Now you’re up to date about my date. Or possibly extremely confused.
Remember several posts ago when I ever so casually mentioned that I’d gone out on a first date?
And it was kind of like I was just leading you on, because then I never mentioned it again?
And I still stayed uncharacteristically mum – and also, I’m pretty sure that’s not how you spell “yes” or “details” – because it was way too soon to be writing about the date?
And maybe you’ve already forgotten about the date I never wrote about, because you cruise a lot of blogs – and no, I’m not calling you a blog whore, per se, but you get around and everyone knows and the only person you’re fooling is yourself – and I shouldn’t be so self-absorbed as to assume that you’re eagerly anticipating updates on my oft-odd little life usually spent alone with my cats Teva and Isabel except for that one departure recently when I went on the date you may or may not have any recollection of?

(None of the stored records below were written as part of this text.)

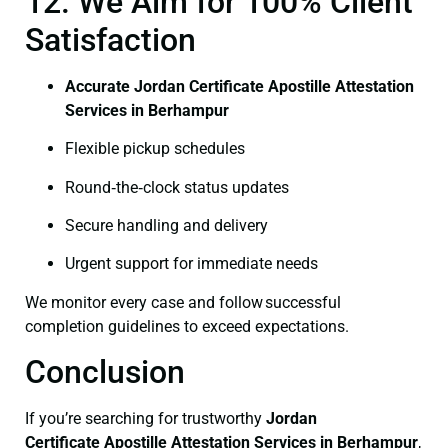
12. We Aim for 100% Client
Satisfaction
Accurate Jordan Certificate Apostille Attestation
Services in Berhampur
Flexible pickup schedules
Round‑the‑clock status updates
Secure handling and delivery
Urgent support for immediate needs
We monitor every case and follow successful
completion guidelines to exceed expectations.
Conclusion
If you’re searching for trustworthy
Jordan
Certificate
Apostille Attestation Services in Berhampur
,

And now I’m reminding you of the date – of which you may not even have any prior knowledge, because this is your first time at AWC and you’re not even sure what AWC is, and now you’re Googling that acronym in a separate tab, and you’re all, “Is she talking about Aviation Weather Center? Or the Association for Women in Communications? Or Arizona Western College? Or the Alabama Wrestling Club? Or Architectural Workers Combine? Or the American Whippet Club? Or Air War College?”

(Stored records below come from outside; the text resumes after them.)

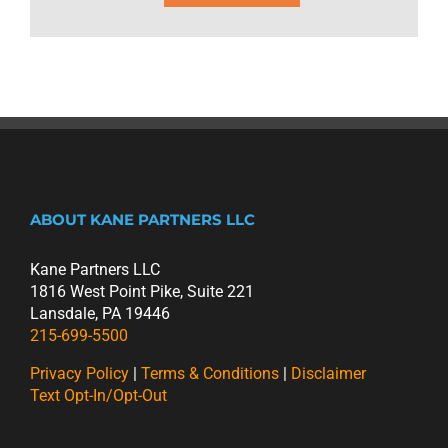
ABOUT KANE PARTNERS LLC
Kane Partners LLC
1816 West Point Pike, Suite 221
Lansdale, PA 19446
215-699-5500
Privacy Policy
|
Terms & Conditions
|
Disclaimer
Text Opt-In/Opt-Out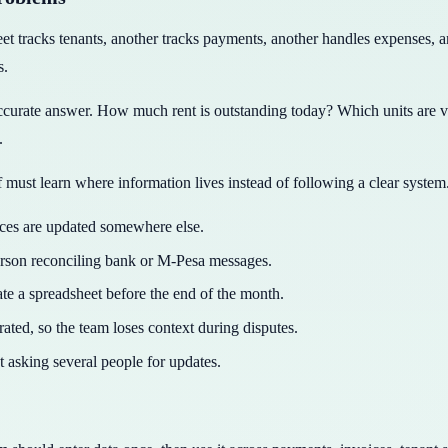
 tracks tenants, another tracks payments, another handles expenses, a
s.
curate answer. How much rent is outstanding today? Which units are 
.
must learn where information lives instead of following a clear system
nces are updated somewhere else.
erson reconciling bank or M-Pesa messages.
 a spreadsheet before the end of the month.
ated, so the team loses context during disputes.
t asking several people for updates.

And now you’re completely distracted and not at all thinking about me and my date and my AWC and instead you’re wondering how wicked cool it would have been to go to college in the fucking air? And why’d your parents have to be so practical/sucky – practically sucky, let’s say – and insist that you attend a state school in rural Ohio, when you really wanted to study in Boston because this one time in 10th grade you took a history class field trip to New England and it seemed like an awesome place? But probably not as awesome as college in the air, but maybe you could have gotten your master’s later, except the university is actually “a military education system that develops leaders for the long war and beyond,” and you’re a lover not a fighter, so it probably wasn’t meant to be, and it’s just as well you went to Ohio University because you don’t have any school loans, which allows you to splurge on Evo, an organic, grain-free cat kibble, as well as Spot’s Stew, a nutritious wet food distributed by Halo, which is co-owned by Ellen DeGeneres, who owes you $60,000 and is probably a vampire because she keeps getting younger and hotter?

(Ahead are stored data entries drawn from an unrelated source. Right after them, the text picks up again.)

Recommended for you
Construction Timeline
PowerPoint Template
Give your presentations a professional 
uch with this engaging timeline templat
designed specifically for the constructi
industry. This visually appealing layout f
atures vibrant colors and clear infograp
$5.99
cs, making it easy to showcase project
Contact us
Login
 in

OK, well, I suppose we’re all on the same page again. And guess what? It’s still way too soon to talk about my date.
Except now there have been two dates.
And through some savvy sleuthing on the information superhighway, she fessed up to stumbling upon AWC. Although it’s within the realm of possibility that she actually was referring to the Atlanta Whitewater Club. Or American Wood Council. Or Aquatic Weed Control.
(Nevertheless … Hi, Katie! Very much looking forward to Sunday. For our third date.)